At the Atlantic Tom Nichols, who's spent much of his life looking things from the right side of the aisle, commented on what Walker’s candidacy symbolized to the contemporary political process:
Think of how much our civic health has declined in general. Only 35 years ago, during the long-ago Camelot of the late 1980s, Gary Hart had to pull out of the Democratic primaries for getting caught with a pretty lady on a boat named “Monkey Business,” and the televangelist Jimmy Swaggart stood with tears streaming down his face because he’d been caught with a prostitute in a Louisiana motel. In 1995, Senator Bob Packwood (again, more tears) resigned in the aftermath of revelations of sexual misconduct just before being expelled from the Senate.
The Republicans were once an uptight and censorious party—something I rather liked about them, to be honest—and they are now a party where literally nothing is a disqualification for office. There is only one cardinal rule: Do not lose. The will to power, the urge to defeat the enemy, the insistence that the libs must be owned—this resentment and spite fuels everything. And worst of all, we’ve gotten used to it.

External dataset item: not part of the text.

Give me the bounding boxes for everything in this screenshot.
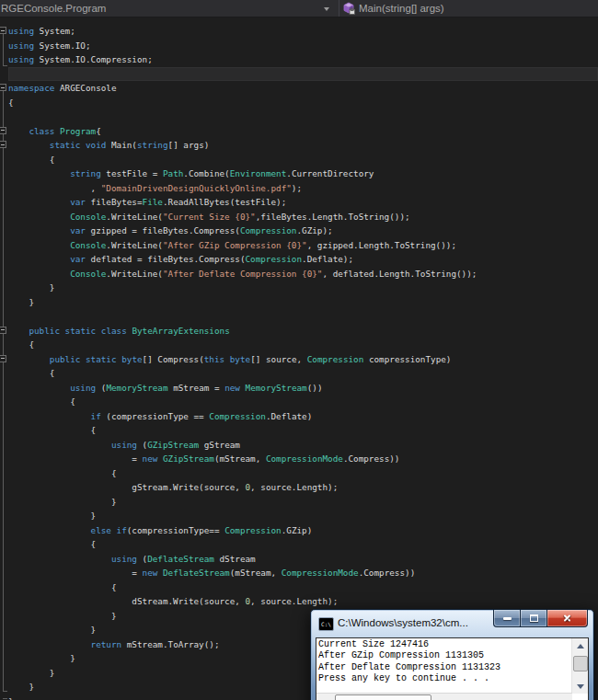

I’m not sure who said it first, but the Doobie Brothers said it again in the title of their 1974 album: What Were Once Vices Are Now Habits.
The one cardinal rule of contemporary Trumpism is to never lose, and if you do, distract and/or change public perception.
Walker’s loss in Georgia has enabled those in the GOP who see a future without Dear Leader. They are already fighting among themselves as manifested by the Republican rumble in progress of Capitol Hill leadership.
Their leading candidate for president in 2024 is badly wounded, but not dead. And that makes him all the more dangerous and more inclined to incite nihilist anarchy. Motivated by lies and distortions, his more radical followers are prepared to wreak mayhem within the party, even as they dial up rhetoric aimed at those they believe to be threats to the MAGA dream.
Meanwhile, Herschel Walker’s got some life decisions to make. I hope he finds a better crowd to hang out with.